Solution Path Clustering with Adaptive Concave Penalty

TL;DR

This paper introduces a novel clustering method using an adaptive concave penalty that generates a sequence of solutions without pre-specifying the number of clusters, effectively handling noisy data and high-dimensional challenges.

Contribution

It develops a regularization path-based clustering approach with an adaptive minimax concave penalty, enhancing cluster detection and noise separation without needing to predefine cluster count.

Findings

Outperforms existing clustering methods on simulated data

Shows competitive results on gene expression datasets

Capable of identifying relevant clusters and separating noise

Abstract

Fast accumulation of large amounts of complex data has created a need for more sophisticated statistical methodologies to discover interesting patterns and better extract information from these data. The large scale of the data often results in challenging high-dimensional estimation problems where only a minority of the data shows specific grouping patterns. To address these emerging challenges, we develop a new clustering methodology that introduces the idea of a regularization path into unsupervised learning. A regularization path for a clustering problem is created by varying the degree of sparsity constraint that is imposed on the differences between objects via the minimax concave penalty with adaptive tuning parameters. Instead of providing a single solution represented by a cluster assignment for each object, the method produces a short sequence of solutions that determines not only the cluster assignment but also a corresponding number of clusters for each solution.

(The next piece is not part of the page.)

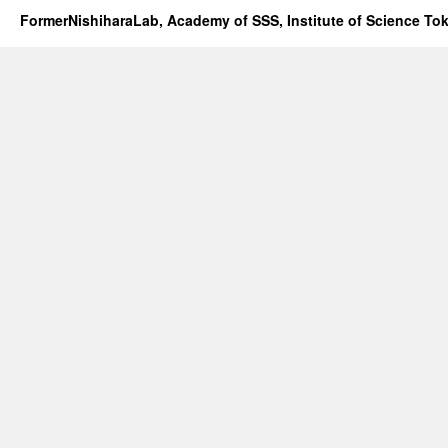
FormerNishiharaLab, Academy of SSS, Institute of Science To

The optimization of the penalized loss function is carried out through an MM algorithm with block coordinate descent. The advantages of this clustering algorithm compared to other existing methods are as follows: it does not require the input of the number of clusters; it is capable of simultaneously separating irrelevant or noisy observations that show no grouping pattern, which can greatly improve data interpretation; it is a general methodology that can be applied to many clustering problems. We test this method on various simulated datasets and on gene expression data, where it shows better or competitive performance compared against several clustering methods.